TASK DETAILS
All of the data that follows should be retyped exactly, please, except the pictures.

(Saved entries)
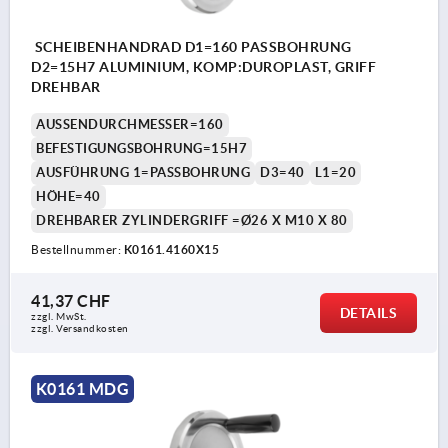
SCHEIBENHANDRAD D1=160 PASSBOHRUNG
D2=15H7 ALUMINIUM, KOMP:DUROPLAST, GRIFF
DREHBAR
AUSSENDURCHMESSER=160
BEFESTIGUNGSBOHRUNG=15H7
AUSFÜHRUNG 1=PASSBOHRUNG
D3=40
L1=20
HÖHE=40
DREHBARER ZYLINDERGRIFF =Ø26 X M10 X 80
Bestellnummer:
K0161.4160X15
41,37 CHF
DETAILS
zzgl. MwSt.
zzgl. Versandkosten
K0161 MDG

RESPONSE AREA
SCHEIBENHANDRAD D1=160 PASSBOHRUNG
D2=15H7 ALUMINIUM, KOMP:DUROPLAST, GRIFF
DREHBAR
AUSSENDURCHMESSER=160
BEFESTIGUNGSBOHRUNG=15H7
AUSFÜHRUNG 1=PASSBOHRUNG
D3=40
L1=20
HÖHE=40
DREHBARER ZYLINDERGRIFF =Ø26 X M10 X 80
Bestellnummer:
K0161.4160X15
41,37 CHF
DETAILS
zzgl. MwSt.
zzgl. Versandkosten
K0161 MDG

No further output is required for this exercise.